Le candidat avait utilisé le deuxième mouvement de cette œuvre pour sa vidéo de déclaration (relire l'entrée du 30 novembre). Est-ce une récupération idéologique ? On ne voit pas en quoi. Y a-t-il tromperie ? J'ai du mal à la situer. Quand François Mitterrand faisait retentir à la fin de ses meetings de 1988 le dernier mouvement d'une autre symphonie de Beethoven, la 5e, personne ne venait pointer une récupération ou une tromperie. À juste titre, me semble-t-il.
Évidemment, ce n'est pas un hasard si Zemmour a fait son choix dans le trésor musical légué par le génie européen, cet héritage d'une civilisation qu'il évoque dans son discours de vœux : « Une civilisation qui considère que le beau lui aussi est sacré. La civilisation de Rembrandt, Léonard de Vinci, Bach, Mozart, Beethoven ». Aurions-nous préféré qu'il accompagne sa déclaration de rock, de rap ou de raï ?
De plus, ainsi que je le disais alors, il me semble évident, sans que je puisse le prouver, que ce choix musical est un clin d'œil aux admirateurs de Johnny Hallyday.

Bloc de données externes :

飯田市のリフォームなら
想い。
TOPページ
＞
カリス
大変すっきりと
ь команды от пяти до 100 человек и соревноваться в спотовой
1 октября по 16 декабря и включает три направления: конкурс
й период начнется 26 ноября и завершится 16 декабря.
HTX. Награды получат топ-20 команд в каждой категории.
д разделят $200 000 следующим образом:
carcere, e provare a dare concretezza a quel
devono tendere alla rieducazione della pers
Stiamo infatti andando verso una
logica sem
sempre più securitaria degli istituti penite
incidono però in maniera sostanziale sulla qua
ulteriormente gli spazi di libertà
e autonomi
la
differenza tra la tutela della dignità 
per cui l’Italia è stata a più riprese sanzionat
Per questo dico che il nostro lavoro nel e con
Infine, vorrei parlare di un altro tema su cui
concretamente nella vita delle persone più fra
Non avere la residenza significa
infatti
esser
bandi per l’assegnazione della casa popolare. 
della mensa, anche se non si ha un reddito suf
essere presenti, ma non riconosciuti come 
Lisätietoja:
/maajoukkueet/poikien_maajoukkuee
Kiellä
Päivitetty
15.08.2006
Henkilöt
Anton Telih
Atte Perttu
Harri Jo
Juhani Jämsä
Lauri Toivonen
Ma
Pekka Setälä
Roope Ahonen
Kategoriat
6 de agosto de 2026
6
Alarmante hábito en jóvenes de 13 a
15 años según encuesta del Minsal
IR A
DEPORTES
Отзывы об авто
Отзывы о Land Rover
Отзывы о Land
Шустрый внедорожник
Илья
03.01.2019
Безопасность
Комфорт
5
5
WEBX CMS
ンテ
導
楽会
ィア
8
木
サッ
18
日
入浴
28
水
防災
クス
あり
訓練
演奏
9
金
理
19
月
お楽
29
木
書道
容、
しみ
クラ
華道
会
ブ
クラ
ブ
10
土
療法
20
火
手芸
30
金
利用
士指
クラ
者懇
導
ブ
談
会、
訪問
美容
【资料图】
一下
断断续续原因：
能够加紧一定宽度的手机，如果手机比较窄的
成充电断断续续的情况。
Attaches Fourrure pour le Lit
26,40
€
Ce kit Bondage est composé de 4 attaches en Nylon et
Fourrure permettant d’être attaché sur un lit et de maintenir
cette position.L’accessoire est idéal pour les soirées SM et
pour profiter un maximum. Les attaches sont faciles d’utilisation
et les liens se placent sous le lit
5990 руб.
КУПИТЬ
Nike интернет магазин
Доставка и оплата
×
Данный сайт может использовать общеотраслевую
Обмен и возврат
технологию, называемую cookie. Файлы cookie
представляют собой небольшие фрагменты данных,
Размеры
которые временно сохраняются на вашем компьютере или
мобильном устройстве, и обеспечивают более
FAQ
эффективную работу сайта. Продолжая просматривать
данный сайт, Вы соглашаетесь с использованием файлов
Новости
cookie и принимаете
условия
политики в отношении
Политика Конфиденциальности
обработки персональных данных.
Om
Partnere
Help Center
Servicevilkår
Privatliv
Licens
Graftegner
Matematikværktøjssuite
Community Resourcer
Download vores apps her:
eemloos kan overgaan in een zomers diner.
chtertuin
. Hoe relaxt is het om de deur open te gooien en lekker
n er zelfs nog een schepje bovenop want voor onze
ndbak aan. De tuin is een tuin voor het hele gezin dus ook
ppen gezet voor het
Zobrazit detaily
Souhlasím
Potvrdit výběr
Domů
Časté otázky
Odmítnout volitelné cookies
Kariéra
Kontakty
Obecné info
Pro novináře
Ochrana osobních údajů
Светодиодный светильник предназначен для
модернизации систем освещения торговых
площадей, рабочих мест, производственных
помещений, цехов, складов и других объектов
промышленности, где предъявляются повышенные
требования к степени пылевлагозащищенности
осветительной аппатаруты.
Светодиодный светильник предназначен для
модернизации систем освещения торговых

Il est possible que l'article du Monde en parle, car sans accès à son contenu je ne puis prendre connaissance de l'argumentaire développé par le musicologue pour établir le bien-fondé d'une tromperie annoncée. Je demanderais bien à l'un de mes lecteurs que de dépanner, si je n'avais aucun lecteur, ou presque.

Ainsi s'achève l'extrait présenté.